Sep 3, 1992, 2:44:00 PM9/3/92
to
I'm a senior math major taking my first p&s course, and this problem
has come up and it intrigues me. My prof. has a proof for it, but he said it
was way over my head. Does anyone know of a proof suitable for a senior

### USENET News System

Sep 3, 1992, 6:10:35 PM9/3/92
to
If you are a senior math major then you should have no difficulty
in following the proof. I suspect the real problem is that it's way

Well, I must admit that I'm going to cheat. :-) Let's prove the result
for a discrete distribution only.

When c != any possible x
d/dc (sum|x-c|) = number of x's greater than c - number of x's less than c
otherwise this does not exist.
This derivative is decreasing if c < median and increasing if c > median
and as sum|x-c| is continuous and piecewise linear, the minimum either
occurs where there is a discontinuity in the derivative, or where it is
zero over an interval. The latter case corresponds to a median. In the
former case we choose the discontinuity such that on either side
|number of x's greater than c - number of x's less than c| is smallest.

In the continuous case the derivative exists nowhere but a limiting
argument could be used. (This might be over my head :-).

### T. Scott Thompson

Sep 3, 1992, 10:01:11 PM9/3/92
to
ne...@massey.ac.nz (USENET News System) writes:

>In article <3SEP1992...@utkvx2.utk.edu>, men...@utkvx2.utk.edu (Menees, Bill) writes:
>>
>> I'm a senior math major taking my first p&s course, and this problem
>> has come up and it intrigues me. My prof. has a proof for it, but he said it
>> was way over my head. Does anyone know of a proof suitable for a senior
>>

[explanation for the discrete case deleted]

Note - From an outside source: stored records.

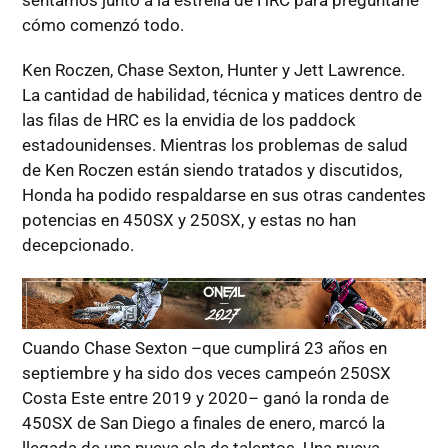
sentamos junto a la estrella de HRC para preguntarle
cómo comenzó todo.
Ken Roczen, Chase Sexton, Hunter y Jett Lawrence.
La cantidad de habilidad, técnica y matices dentro de
las filas de HRC es la envidia de los paddock
estadounidenses. Mientras los problemas de salud
de Ken Roczen están siendo tratados y discutidos,
Honda ha podido respaldarse en sus otras candentes
potencias en 450SX y 250SX, y estas no han
decepcionado.
Cuando Chase Sexton ­–que cumplirá 23 años en
septiembre y ha sido dos veces campeón 250SX
Costa Este entre 2019 y 2020– ganó la ronda de
450SX de San Diego a finales de enero, marcó la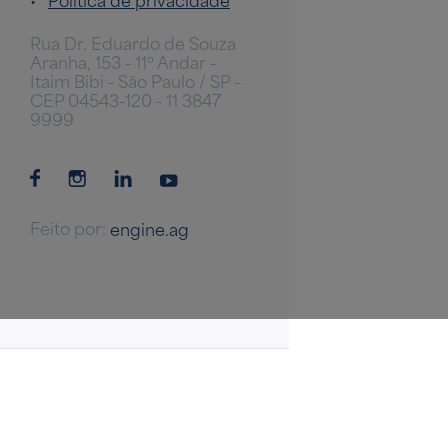
Rua Dr. Eduardo de Souza
Aranha, 153 - 11º Andar -
Itaim Bibi - São Paulo / SP –
CEP 04543-120 - 11 3847
9999
Feito por:
engine.ag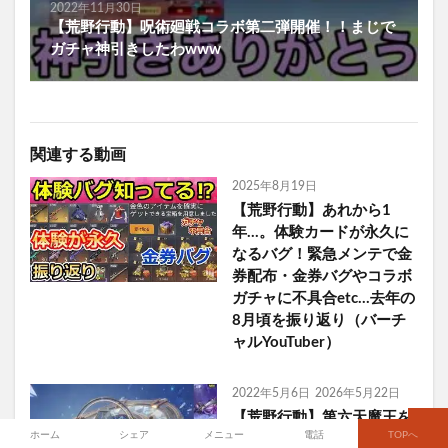
2022年11月30日
【荒野行動】呪術廻戦コラボ第二弾開催！！まじで
ガチャ神引きしたわwww
関連する動画
2025年8月19日
【荒野行動】あれから1
年…。体験カードが永久に
なるバグ！緊急メンテで金
券配布・金券バグやコラボ
ガチャに不具合etc…去年の
8月頃を振り返り（バーチ
ャルYouTuber）
2022年5月6日
2026年5月22日
【荒野行動】第六天魔王を
ホーム
シェア
メニュー
電話
TOPへ
確実にゲットできるグリッ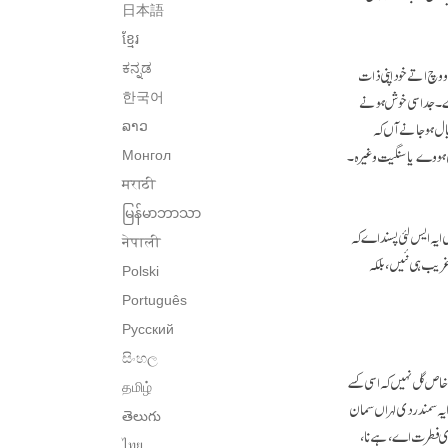
日本語
ខ្មែរ
وچ اتے خود اپنی ذات
ಕನ್ನಡ
اے۔ جد اسی خوش ہونے
한국어
یال ہوجانے آں کہ
ລາວ
ن ہووے یا سنگیت وغیرہ۔
Монгол
मराठी
မြန်မာဘာသာ
یہ ایس لئی پسند اے کہ
नेपाली
ریب ہی نئیں، بلکہ
Polski
Português
Русский
සිංහල
خاص گل نہیں کہ اسی کسے
தமிழ்
 سمندر دی لہراں سمان
తెలుగు
دی فطرت اے، ہے نا،
ไทย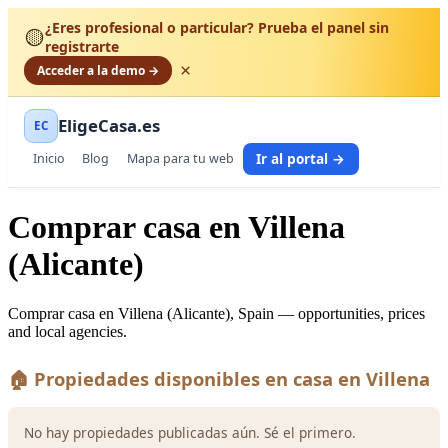
¿Eres profesional o particular? Prueba el panel sin
🟡
registrarte
×
Acceder a la demo →
EligeCasa.es
EC
Ir al portal →
Inicio
Blog
Mapa para tu web
Comprar casa en Villena
(Alicante)
Comprar casa en Villena (Alicante), Spain — opportunities, prices
and local agencies.
🏠 Propiedades disponibles en casa en Villena
No hay propiedades publicadas aún. Sé el primero.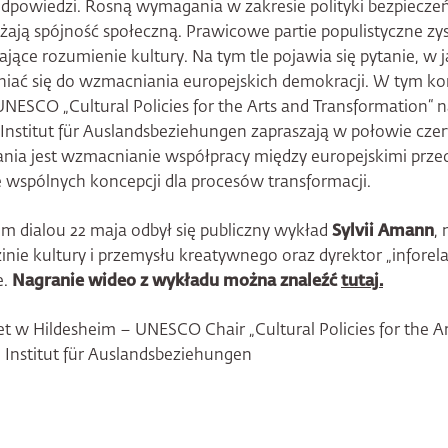
dpowiedzi. Rosną wymagania w zakresie polityki bezpiecze
żają spójność społeczną. Prawicowe partie populistyczne zy
jące rozumienie kultury. Na tym tle pojawia się pytanie, w j
niać się do wzmacniania europejskich demokracji. W tym ko
NESCO „Cultural Policies for the Arts and Transformation“ 
– Institut für Auslandsbeziehungen zapraszają w połowie cz
ania jest wzmacnianie współpracy między europejskimi prze
e wspólnych koncepcji dla procesów transformacji.
um dialou 22 maja odbył się publiczny wykład
Sylvii Amann
,
inie kultury i przemysłu kreatywnego oraz dyrektor „inforelai
e.
Nagranie wideo z wykładu można znaleźć
tutaj.
t w Hildesheim – UNESCO Chair „Cultural Policies for the A
– Institut für Auslandsbeziehungen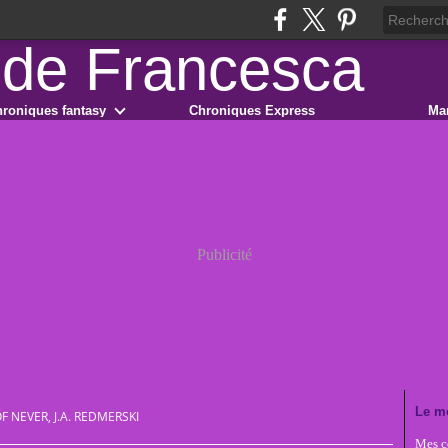
roniques fantasy
Chroniques Express
Ma
Publicité
Le m
F NEVER, J.A. REDMERSKI
Mes co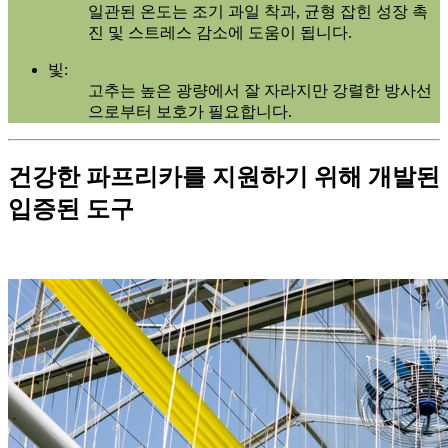
일관된 온도는 조기 과일 착과, 균형 잡힌 성장 촉
진 및 스트레스 감소에 도움이 됩니다.
빛:
고추는 높은 광량에서 잘 자라지만 강렬한 방사선
으로부터 보호가 필요합니다.
건강한 파프리카를 지원하기 위해 개발된
입증된 도구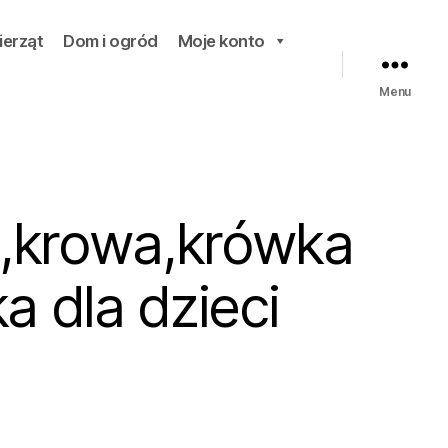
ierząt
Dom i ogród
Moje konto
Menu
 ,krowa,krówka
a dla dzieci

>In the continuous case the derivative exists nowhere but a limiting
>argument could be used. (This might be over my head :-).

I think that the continuous version is more straightforward since then
the objective function is _everywhere_ differentiable. To get a feel
for the continuous case consider that any solution to the problem

min E(|x-c|)
c

must satisfy a first-order condition provided E(|x-c|) is
differentiable in c. When x is continuous this function is _always_
differentiable since the smooth distribution for x smooths out the
kink point in the absolute value function. Differentiability only
fails if Pr( x = c ) is strictly positive.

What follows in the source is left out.